At the same time, noted Berenthal, it is becoming increasingly common for the younger generation to travel back on a heritage trip. The Cuban Jewish community in the United States also still retains some cultural customs from their native land, which Berenthal says can be witnessed through the culinary traditions. The non-Orthodox Jews celebrate Jewish holidays, he explained, with the exception of Passover, “in the same way Cubans celebrate Christmas—they throw a big party and roast pork.”

Jews in Cuba

Today, the Jewish community in Cuba numbers just 800 to 1,200 people, and according to Berenthal, “being Orthodox in Cuba is almost an impossibility.” That was one of the reasons why the family opened the hotel, to “give a flavor of difference, and for the ability to provide kosher food and kosher ambiance for people who want to come and visit.”

There are three synagogues—a very small Orthodox one, a Sephardic one and the largest, an Ashkenazic one—and the Cuban government helps to reconstruct them, as well as the Jewish cemetery.

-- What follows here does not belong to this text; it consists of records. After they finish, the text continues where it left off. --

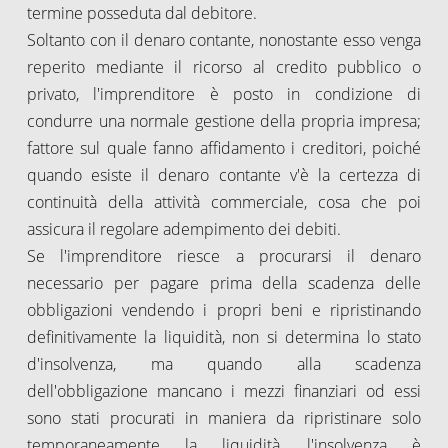
termine posseduta dal debitore.
Soltanto con il denaro contante, nonostante esso venga
reperito mediante il ricorso al credito pubblico o
privato, l'imprenditore è posto in condizione di
condurre una normale gestione della propria impresa;
fattore sul quale fanno affidamento i creditori, poiché
quando esiste il denaro contante v'è la certezza di
continuità della attività commerciale, cosa che poi
assicura il regolare adempimento dei debiti.
Se l'imprenditore riesce a procurarsi il denaro
necessario per pagare prima della scadenza delle
obbligazioni vendendo i propri beni e ripristinando
definitivamente la liquidità, non si determina lo stato
d'insolvenza, ma quando alla scadenza
dell'obbligazione mancano i mezzi finanziari od essi
sono stati procurati in maniera da ripristinare solo
temporaneamente la liquidità, l'insolvenza è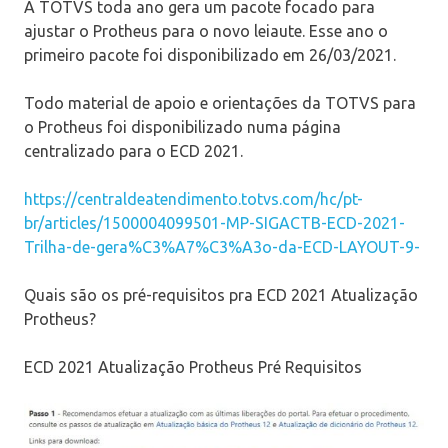
A TOTVS toda ano gera um pacote focado para
ajustar o Protheus para o novo leiaute. Esse ano o
primeiro pacote foi disponibilizado em 26/03/2021.
Todo material de apoio e orientações da TOTVS para
o Protheus foi disponibilizado numa página
centralizado para o ECD 2021.
https://centraldeatendimento.totvs.com/hc/pt-
br/articles/1500004099501-MP-SIGACTB-ECD-2021-
Trilha-de-gera%C3%A7%C3%A3o-da-ECD-LAYOUT-9-
Quais são os pré-requisitos pra ECD 2021 Atualização
Protheus?
ECD 2021 Atualização Protheus Pré Requisitos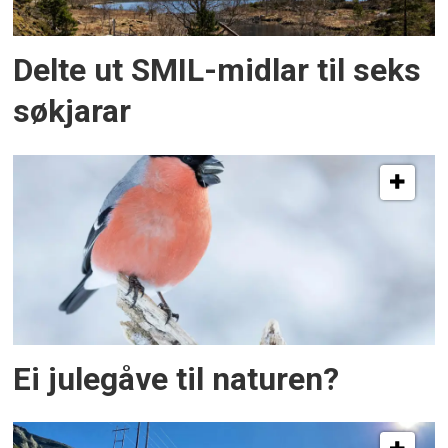
Delte ut SMIL-midlar til seks
søkjarar
Ei julegåve til naturen?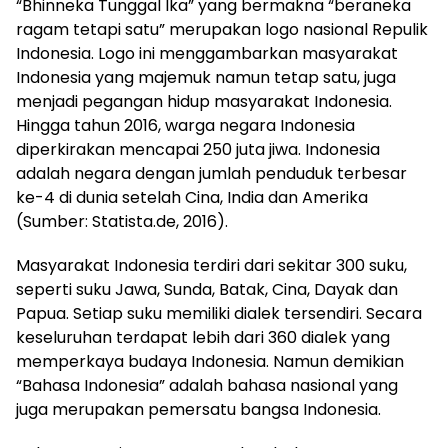
“Bhinneka Tunggal Ika” yang bermakna “beraneka
ragam tetapi satu” merupakan logo nasional Repulik
Indonesia. Logo ini menggambarkan masyarakat
Indonesia yang majemuk namun tetap satu, juga
menjadi pegangan hidup masyarakat Indonesia.
Hingga tahun 2016, warga negara Indonesia
diperkirakan mencapai 250 juta jiwa. Indonesia
adalah negara dengan jumlah penduduk terbesar
ke-4 di dunia setelah Cina, India dan Amerika
(Sumber: Statista.de, 2016).
Masyarakat Indonesia terdiri dari sekitar 300 suku,
seperti suku Jawa, Sunda, Batak, Cina, Dayak dan
Papua. Setiap suku memiliki dialek tersendiri. Secara
keseluruhan terdapat lebih dari 360 dialek yang
memperkaya budaya Indonesia. Namun demikian
“Bahasa Indonesia” adalah bahasa nasional yang
juga merupakan pemersatu bangsa Indonesia.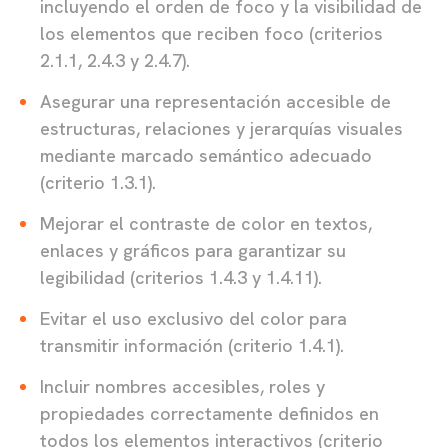
incluyendo el orden de foco y la visibilidad de
los elementos que reciben foco (criterios
2.1.1, 2.4.3 y 2.4.7).
Asegurar una representación accesible de
estructuras, relaciones y jerarquías visuales
mediante marcado semántico adecuado
(criterio 1.3.1).
Mejorar el contraste de color en textos,
enlaces y gráficos para garantizar su
legibilidad (criterios 1.4.3 y 1.4.11).
Evitar el uso exclusivo del color para
transmitir información (criterio 1.4.1).
Incluir nombres accesibles, roles y
propiedades correctamente definidos en
todos los elementos interactivos (criterio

The exterior of the Beth Shalom Temple in Havana, Cuba. Credit: Wikimedia Commons.

The current coronavirus pandemic and political climate, said Berenthal’s son, “are making for extraordinarily difficult circumstances, and the people of Cuba, including the Jews of Cuba, are suffering.”

Over the years, explained the younger Berenthal, Jews have traveled to Cuba to see and experience what was once one of the largest Jewish communities in the region prior to the revolution. “They have brought vast quantities of medicine, food, supplies and aid to the point where the pharmacy at the Patronato synagogue has historically been better stocked than most state and even retail outlets,” said Scott. “Sadly, the lack of travel and continued punitive U.S. economic policy has forced them to reduce their supplies to dangerously low levels, with many items no longer available, including medicine. These are unfortunately desperate times for the community, and its survival hangs on the precipice.”

As it’s difficult to send aid to Cuba now, related Berenthal, “we have to think of other ways to become less dependent on charity and more self-sufficient, perhaps by participating in business opportunities.”

Berenthal hopes to return to Cuba in December to make a plan with the community and decide how to move forward, and he feels “very optimistic” about improving commercial ties between the United States and Cuba’s private sector. “Political issues will take time,” he acknowledged, “but having the will on both sides to become better neighbors will make it easier.”